I moved from the Boston area to London to help start a new computer weekly in the U.K., called IT Week. The following is my first post to everyone home. I was still jet-jagged. It's interesting to look back at my first impressions of the country.
From: Eamonn Sullivan
To: diary entries
Subject: London calling
I've now survived my first 48 hours, so I thought I'd drop you all a note and let you know how things are going.

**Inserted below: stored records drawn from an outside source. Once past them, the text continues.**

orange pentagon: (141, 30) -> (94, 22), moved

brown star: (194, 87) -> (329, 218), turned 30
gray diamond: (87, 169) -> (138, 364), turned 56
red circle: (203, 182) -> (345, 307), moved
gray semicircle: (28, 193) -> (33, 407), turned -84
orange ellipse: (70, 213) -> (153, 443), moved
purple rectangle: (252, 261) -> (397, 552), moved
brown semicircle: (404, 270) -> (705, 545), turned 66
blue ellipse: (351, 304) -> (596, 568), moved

I hit the ground running on Monday. I arrived, on time, at 8am Monday morning with too much baggage and not enough sleep. Somehow I managed to get the baggage on a train from Gatwick Airport to London (a 30-minute train ride, approximately), then into a cab at Victoria station, and finally into the office. That was harder than it sounds. The straps on three of the four bags broke at various times during the trip. By the end, I was carrying the bags one at a time like grocery sacks, moving them in stages, sort of like they do when climbing Mount Everest.
When I arrived, I was shown my desk and computer (a well-equipped desktop, but no notebook) and immediately ushered into a big breakfast meeting to introduce the local PR firms to IT Week's editors. I was the first one introduced to the 200 or so flacks in attendance and had to spend the next couple of hours in chipper conversation. I don't know how well I managed. I had a days growth of beard and couldn't see straight. I looked like a heroin addict (i.e., my normal self, only more so).
After that, I was ushered into a induction program for new hires, along with a handfull of other people. The HR manager here is on vacation for a week in Tunisia, so we were inducted by an assistant (a new one) who didn't have a clue who I was and why I was here. She misspelled my name on all the paper work, for example, but that was easy enough to fix. Harder to fix was the sudden realization that my family wasn't covered under any health insurance while they are still living in the US (Ziff-Davis UK doesn 't offer any health insurance, relying on the national health service instead). The assistant had no idea how to fix that problem, and only seemed dimly aware that this was a problem at all (she suggested I wait until next week or the week after to worry about it!!). Fortunately, I got my boss to pay (about $1,000!) for an extension to our current health insurance for a couple of months, which went into affect immediately.
I survived until 3 or so, when a car came to picked me up for the hotel. I'm at a Holiday Inn in the London Docklands, which I wouldn't recommend. It's a long way from everything, including any Tube or rail stops, and it's a bit run-down and gloomy. My room is big enough, but it only has a porthole for a window (which is part of ship/dock motif, I guess) so it's very dark. The room service menu is also a bit thin. The only thing remotely edible on it was a burger, so I risked mad cow disease and ordered one. There are plenty of Indian and Chinese take-out places nearby, so I'll probably be frequenting those.
After getting that meal down, I took a walk along the Thames. Nice walk, nice neighborhood (at least the part right up to the river), horribly dirty water. Quite large objects floating all over the place. Remind me not to complain about the Charles anymore.
I went to bed around 6:30pm, fell instantly asleep, and woke, well-rested and ready for work, at 12:30am (God knows why, since that's 7:30pm, EDT). Since it was a bit early to go to work, I read until I finally fell asleep again at 4am. Up again at 7am.
Things looked up on the second day. I sit next to a guy who is being relocated to San Francisco next Sunday. He's been editing my section until I came, so I shadowed him all day and drilled him with questions. By the end of the day, I was getting the feeling that I might be able to do this job. Probably illusory.
I also had an eye-opening first meeting with a vendor. It was with Novell. It's new head of marketing in the UK is a South African. He spent a good part of the two-hour (!) meeting telling a room full of British how much he can't stand the British, how backward they all are, etc. Interesting. Novell will do well here. Maybe the British like that (they all just nodded a lot).
The weather is similar. One minute, I'll look out the window and it's a beautiful sunny day. Less than an hour later, it's pelting rain. An hour after that: sunny again. We even had a couple of thunderstorms, which the locals tell me is unusual.
The Tower of London is outside our window. I'm back a bit from the window, so I only see the top of the tallest tower, with a British flag flapping away on it.
Other things I've noticed: They dressed better here. No one over 25 or so wears sneakers, unless they're running. Mine mark me as an American tourist from miles away. I'll have to buy some shoes this weekend and a few non-jeans and shirts. They also wear dark, muted colors (mostly black). I stand out.
The television is a bit better in some ways. I watched Braveheart and Aliens on TV, unedited, and without commercial break. (Mental note: Watch the kids with the television). I'm sure they also run good movies once in a while.
That's all for now. I'll update regularly.